Selective serotonin reuptake inhibitors (SSRIs) are often described as having a delayed onset of effect in the treatment of depression. However, some trials have reported clinical improvement as early as the first week of treatment.
To test the alternative hypotheses of delayed vs early onset of antidepressant action with SSRIs in patients with unipolar depression.
Trials identified by searching CENTRAL, The Cochrane Collaboration database of controlled trials (2005), and the reference lists of identified trials and other systematic reviews.
Randomized controlled trials of SSRIs vs placebo for the treatment of unipolar depression in adults that reported outcomes for at least 2 time points in the first 4 weeks of treatment (50 trials from >500 citations identified).
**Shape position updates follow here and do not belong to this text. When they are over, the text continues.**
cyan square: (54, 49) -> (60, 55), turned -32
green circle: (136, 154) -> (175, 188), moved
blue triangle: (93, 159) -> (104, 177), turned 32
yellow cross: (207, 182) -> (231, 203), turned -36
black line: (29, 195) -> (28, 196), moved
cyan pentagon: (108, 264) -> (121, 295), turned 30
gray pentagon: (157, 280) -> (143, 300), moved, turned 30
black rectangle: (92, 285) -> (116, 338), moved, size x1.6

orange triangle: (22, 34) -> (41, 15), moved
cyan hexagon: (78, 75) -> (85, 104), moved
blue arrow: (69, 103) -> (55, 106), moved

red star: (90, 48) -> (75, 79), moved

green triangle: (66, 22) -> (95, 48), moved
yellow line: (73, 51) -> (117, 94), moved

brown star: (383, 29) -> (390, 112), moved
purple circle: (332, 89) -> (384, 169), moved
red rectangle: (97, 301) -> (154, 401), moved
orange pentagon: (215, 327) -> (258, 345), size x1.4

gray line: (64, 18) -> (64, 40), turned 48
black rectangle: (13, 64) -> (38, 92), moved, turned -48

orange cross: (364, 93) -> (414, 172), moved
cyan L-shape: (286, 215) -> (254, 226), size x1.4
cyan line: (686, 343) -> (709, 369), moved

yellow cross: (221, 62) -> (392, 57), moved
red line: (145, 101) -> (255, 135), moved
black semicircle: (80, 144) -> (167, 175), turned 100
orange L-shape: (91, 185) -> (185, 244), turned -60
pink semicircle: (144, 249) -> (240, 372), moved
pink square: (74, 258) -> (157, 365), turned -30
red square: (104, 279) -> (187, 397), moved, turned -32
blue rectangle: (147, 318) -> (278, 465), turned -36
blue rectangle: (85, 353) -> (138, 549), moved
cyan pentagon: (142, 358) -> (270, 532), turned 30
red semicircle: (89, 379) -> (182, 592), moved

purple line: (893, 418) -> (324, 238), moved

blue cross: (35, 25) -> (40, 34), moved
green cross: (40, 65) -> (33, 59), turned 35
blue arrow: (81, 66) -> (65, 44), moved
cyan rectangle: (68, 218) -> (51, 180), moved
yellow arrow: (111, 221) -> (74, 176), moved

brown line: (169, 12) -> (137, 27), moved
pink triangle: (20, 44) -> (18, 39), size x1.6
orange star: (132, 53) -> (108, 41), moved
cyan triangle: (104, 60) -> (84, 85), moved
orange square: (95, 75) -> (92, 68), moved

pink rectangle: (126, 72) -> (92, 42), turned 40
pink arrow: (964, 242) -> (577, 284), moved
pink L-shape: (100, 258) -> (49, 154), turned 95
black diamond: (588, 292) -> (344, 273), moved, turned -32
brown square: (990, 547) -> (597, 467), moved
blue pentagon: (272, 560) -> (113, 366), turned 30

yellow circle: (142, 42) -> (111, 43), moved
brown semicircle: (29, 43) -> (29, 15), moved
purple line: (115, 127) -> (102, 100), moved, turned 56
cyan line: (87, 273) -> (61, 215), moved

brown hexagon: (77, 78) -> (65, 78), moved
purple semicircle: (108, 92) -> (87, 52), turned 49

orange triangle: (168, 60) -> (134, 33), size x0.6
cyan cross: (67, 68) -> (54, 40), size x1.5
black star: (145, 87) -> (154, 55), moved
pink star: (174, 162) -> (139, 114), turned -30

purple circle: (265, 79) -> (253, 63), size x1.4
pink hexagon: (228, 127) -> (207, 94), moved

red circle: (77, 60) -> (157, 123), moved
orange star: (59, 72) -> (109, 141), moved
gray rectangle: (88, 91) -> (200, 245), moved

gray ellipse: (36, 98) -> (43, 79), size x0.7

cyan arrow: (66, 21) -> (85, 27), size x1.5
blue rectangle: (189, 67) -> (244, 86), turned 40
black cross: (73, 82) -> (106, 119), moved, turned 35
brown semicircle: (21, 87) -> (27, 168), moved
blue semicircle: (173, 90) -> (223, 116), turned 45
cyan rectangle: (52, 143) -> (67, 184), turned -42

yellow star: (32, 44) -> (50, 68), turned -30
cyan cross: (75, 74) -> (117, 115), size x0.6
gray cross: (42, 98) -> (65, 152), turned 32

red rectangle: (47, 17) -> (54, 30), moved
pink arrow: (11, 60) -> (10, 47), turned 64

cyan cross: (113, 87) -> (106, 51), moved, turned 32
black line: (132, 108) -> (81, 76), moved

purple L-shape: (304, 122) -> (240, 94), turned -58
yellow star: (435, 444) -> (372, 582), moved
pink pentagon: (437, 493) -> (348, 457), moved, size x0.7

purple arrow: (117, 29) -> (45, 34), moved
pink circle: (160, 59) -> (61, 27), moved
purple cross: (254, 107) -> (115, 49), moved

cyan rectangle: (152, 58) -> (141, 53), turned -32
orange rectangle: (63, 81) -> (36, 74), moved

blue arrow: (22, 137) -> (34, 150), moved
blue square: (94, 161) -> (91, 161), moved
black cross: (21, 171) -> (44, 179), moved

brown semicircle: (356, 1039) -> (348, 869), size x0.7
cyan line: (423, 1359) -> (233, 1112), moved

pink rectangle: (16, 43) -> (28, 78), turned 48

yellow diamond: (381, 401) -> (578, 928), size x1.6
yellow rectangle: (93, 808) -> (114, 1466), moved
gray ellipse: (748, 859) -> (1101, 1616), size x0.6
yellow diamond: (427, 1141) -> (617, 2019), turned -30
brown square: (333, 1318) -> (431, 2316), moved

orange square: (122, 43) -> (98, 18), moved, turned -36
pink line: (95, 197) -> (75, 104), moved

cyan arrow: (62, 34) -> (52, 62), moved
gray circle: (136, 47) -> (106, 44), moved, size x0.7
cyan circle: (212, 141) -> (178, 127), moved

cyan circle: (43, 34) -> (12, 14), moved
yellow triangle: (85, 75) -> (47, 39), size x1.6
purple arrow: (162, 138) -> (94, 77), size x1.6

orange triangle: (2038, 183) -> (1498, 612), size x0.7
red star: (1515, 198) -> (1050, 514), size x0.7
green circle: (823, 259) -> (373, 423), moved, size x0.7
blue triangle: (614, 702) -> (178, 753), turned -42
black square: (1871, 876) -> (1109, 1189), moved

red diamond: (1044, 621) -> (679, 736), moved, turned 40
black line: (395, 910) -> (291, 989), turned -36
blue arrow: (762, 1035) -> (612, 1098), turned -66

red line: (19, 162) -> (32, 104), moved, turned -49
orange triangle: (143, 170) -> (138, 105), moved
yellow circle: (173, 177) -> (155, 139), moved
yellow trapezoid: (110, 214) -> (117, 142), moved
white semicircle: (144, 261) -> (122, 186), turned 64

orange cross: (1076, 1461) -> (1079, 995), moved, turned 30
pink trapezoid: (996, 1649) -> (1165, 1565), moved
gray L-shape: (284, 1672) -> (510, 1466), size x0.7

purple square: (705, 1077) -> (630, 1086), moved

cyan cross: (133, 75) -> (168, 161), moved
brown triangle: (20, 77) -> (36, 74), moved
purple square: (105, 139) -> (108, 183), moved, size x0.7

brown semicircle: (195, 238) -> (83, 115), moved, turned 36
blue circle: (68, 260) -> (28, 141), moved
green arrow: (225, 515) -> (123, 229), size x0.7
Trials were excluded if limited to participants older than 65 years or specific comorbidities.
Data were extracted on trial design, participant characteristics, and outcomes by a single reviewer.
Pooled estimates of treatment effect on depressive symptom rating scales were calculated for weeks 1 through 6 of treatment. In the primary analysis, the pattern of response seen was tested against alternative models of onset of response. The primary analysis incorporated data from 28 randomized controlled trials (n = 5872). A model of early treatment response best fit the experimental data. Treatment with SSRIs rather than placebo was associated with clinical improvement by the end of the first week of use. A secondary analysis indicated an increased chance of achieving a 50% reduction in Hamilton Depression Rating Scale scores by 1 week (relative risk, 1.64; 95% confidence interval, 1.2-2.25) with SSRI treatment compared with placebo.
Treatment with SSRIs is associated with symptomatic improvement in depression by the end of the first week of use, and the improvement continues at a decreasing rate for at least 6 weeks.